TUSCALOOSA, Ala. (WBRC) - The statement released Wednesday by the Tuscaloosa County Ministers for Biblical Justice had been in the works for weeks. One major point explained their grief over the violent and unjust deaths of George Floyd and African Americans in our nation, state and city.
Hundreds of people gathered outside of the Tuscaloosa County courthouse Wednesday. Dozens of white pastors joined their black counterparts to address forms of injustice faced by African-Americans.
“It’s the killing of black Americans that really has moved us to this moment,” according to Reverend Schmitt Moore, pastor of Bethel Baptist Church in Tuscaloosa.
The death of George Floyd last week while in of custody of Minneapolis, Minnesota police has caused many to conclude that black people are not always treated fairly.
“We want to speak a message to our brothers and sisters of color, that we see you, that we value you, that your lives matter to us,” explained Scott Moore from First Wesleyan in Tuscaloosa.

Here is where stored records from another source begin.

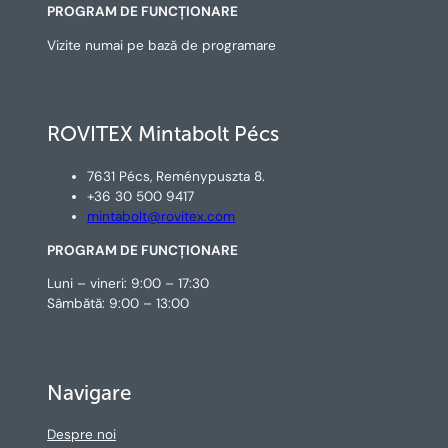
PROGRAM DE FUNCȚIONARE
Vizite numai pe bază de programare
ROVITEX Mintabolt Pécs
7631 Pécs, Reménypuszta 8.
+36 30 500 9417
mintabolt@rovitex.com
PROGRAM DE FUNCȚIONARE
Luni – vineri: 9:00 – 17:30
Sâmbătă: 9:00 – 13:00
Navigare
Despre noi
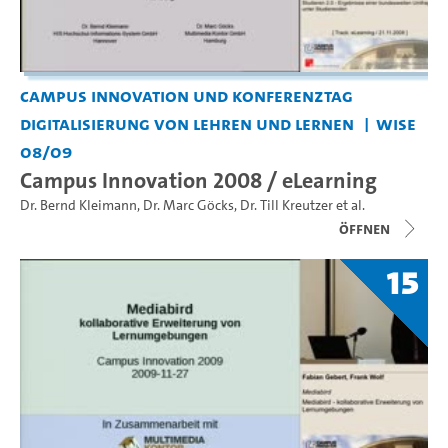
Campus Innovation und Konferenztag
Digitalisierung von Lehren und Lernen
WiSe
08/09
Campus Innovation 2008 / eLearning
Dr. Bernd Kleimann
,
Dr. Marc Göcks
,
Dr. Till Kreutzer
et al.
Öffnen
15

More than 50 black and white pastors who make up the Ministers for Biblical Justice signed a document with 6 points. Some points include acknowledging the frustration that some minorities still experience a lack of equal opportunities
“Now churches on both sides of the racial isle can come together in fellowship and worship, in community to root out sin issues in the community,” according to John Kearns with Christ Harbor United Methodist Church.